Computerized scoring system for the diagnosis of foreign body aspiration in children.

Ann Otol Rhinol Laryngol 2008 Nov;117(11):839-43

Pediatric Intensive Care Unit, Schneider Children's Medical Center of Israel, Petach Tikva, Israel.

Objectives: Foreign body aspiration (FBA) is a life-threatening event in children. The gold standard for diagnosis is bronchoscopy, but there is no consensus regarding indications for the procedure. The aim of this study was to formulate a predictive model for assessing the probability of FBA in suspected cases as an aid in the decision to perform diagnostic bronchoscopy.

Methods: The files of 150 patients who underwent bronchoscopy for suspected FBA at our center between 1996 and 2004 were reviewed for medical history, physical examination, and radiologic studies. The findings were analyzed by logistic regression.

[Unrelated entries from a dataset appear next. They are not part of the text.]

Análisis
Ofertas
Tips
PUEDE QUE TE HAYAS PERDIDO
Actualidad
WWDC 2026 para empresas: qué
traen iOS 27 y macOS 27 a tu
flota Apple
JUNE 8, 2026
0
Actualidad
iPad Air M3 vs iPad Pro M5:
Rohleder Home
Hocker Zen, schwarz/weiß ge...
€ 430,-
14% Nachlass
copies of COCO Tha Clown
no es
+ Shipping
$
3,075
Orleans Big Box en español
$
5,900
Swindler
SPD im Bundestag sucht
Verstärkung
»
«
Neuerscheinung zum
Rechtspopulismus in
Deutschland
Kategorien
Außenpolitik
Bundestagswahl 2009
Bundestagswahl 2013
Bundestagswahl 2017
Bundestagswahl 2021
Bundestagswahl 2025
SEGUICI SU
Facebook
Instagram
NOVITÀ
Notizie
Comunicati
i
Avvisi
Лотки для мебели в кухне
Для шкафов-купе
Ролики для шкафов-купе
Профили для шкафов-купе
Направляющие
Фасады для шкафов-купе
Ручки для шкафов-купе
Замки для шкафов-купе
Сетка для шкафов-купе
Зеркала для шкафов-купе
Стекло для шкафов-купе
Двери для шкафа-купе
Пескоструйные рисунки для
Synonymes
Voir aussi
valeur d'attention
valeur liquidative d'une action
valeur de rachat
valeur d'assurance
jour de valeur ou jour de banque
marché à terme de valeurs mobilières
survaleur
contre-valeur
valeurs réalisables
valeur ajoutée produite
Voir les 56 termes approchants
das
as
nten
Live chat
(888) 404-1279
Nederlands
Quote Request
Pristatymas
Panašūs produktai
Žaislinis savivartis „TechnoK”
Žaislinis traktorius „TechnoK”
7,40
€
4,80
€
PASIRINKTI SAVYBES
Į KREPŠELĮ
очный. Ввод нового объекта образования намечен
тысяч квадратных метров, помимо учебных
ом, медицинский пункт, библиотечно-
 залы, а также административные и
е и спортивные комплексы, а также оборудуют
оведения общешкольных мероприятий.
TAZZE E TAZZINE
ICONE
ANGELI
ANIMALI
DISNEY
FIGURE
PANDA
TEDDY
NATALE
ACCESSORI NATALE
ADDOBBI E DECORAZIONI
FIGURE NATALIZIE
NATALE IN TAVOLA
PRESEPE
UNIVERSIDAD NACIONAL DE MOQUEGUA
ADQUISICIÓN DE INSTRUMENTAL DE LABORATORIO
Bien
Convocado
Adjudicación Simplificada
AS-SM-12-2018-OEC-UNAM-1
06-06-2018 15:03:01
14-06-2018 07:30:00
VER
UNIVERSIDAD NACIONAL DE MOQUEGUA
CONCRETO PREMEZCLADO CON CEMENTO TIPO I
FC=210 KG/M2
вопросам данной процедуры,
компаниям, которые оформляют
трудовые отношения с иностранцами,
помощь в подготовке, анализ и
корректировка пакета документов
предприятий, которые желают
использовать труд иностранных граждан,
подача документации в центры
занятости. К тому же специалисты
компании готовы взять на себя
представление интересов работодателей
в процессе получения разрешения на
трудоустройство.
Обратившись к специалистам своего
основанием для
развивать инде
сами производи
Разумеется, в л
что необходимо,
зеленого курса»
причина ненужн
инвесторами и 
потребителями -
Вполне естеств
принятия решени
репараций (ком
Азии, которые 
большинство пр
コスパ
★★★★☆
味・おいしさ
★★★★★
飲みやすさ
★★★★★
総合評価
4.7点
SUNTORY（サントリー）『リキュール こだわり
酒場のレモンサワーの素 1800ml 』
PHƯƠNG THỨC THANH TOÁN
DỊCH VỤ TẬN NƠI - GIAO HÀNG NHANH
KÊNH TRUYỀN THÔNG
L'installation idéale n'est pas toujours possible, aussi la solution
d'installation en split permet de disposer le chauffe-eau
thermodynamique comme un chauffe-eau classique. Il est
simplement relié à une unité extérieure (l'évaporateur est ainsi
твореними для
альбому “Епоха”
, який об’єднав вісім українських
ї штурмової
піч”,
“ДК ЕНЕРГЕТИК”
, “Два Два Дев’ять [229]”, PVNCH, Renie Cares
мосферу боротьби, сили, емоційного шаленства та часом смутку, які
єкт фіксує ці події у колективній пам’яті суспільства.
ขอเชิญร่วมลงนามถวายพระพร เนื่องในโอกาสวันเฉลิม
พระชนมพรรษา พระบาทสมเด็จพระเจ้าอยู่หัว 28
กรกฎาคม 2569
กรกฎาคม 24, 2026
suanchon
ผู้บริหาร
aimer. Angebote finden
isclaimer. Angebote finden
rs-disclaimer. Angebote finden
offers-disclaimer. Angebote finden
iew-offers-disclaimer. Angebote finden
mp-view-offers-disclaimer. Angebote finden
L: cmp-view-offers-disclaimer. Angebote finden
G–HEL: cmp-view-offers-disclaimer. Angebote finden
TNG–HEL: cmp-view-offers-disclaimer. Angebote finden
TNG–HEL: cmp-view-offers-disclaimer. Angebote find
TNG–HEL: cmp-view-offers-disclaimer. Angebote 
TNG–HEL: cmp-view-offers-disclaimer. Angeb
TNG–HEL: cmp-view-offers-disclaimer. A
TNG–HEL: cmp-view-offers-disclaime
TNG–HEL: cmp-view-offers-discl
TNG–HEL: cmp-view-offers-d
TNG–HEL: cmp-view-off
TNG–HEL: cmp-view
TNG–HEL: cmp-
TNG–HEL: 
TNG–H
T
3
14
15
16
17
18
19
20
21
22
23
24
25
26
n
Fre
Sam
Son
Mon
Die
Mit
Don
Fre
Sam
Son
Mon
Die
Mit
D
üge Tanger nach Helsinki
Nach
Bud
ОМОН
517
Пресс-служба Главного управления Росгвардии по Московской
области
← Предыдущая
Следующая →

Results: Using the file data, we formulated a predictive model wherein each parameter received a numeric coefficient representing its significance in evaluating suspected FBA. The most significant parameters were age 10 to 24 months, foreign body in the child's mouth and severe respiratory complaints during the choking episode, hypoxemia, dyspnea or stridor following the acute event, unilateral signs on lung auscultation, abnormal tracheal radiogram, unilateral infiltrate or atelectasis, and local hyperinflation or obstructive emphysema on chest radiogram.

Conclusions: In our predictive model, every case of suspected FBA can be assigned a score based on the specific parameters present, which is then entered into a probability formula to determine the likelihood of a positive diagnosis. This model may serve as a useful tool for deciding on the use of bronchoscopy in all children with suspected FBA.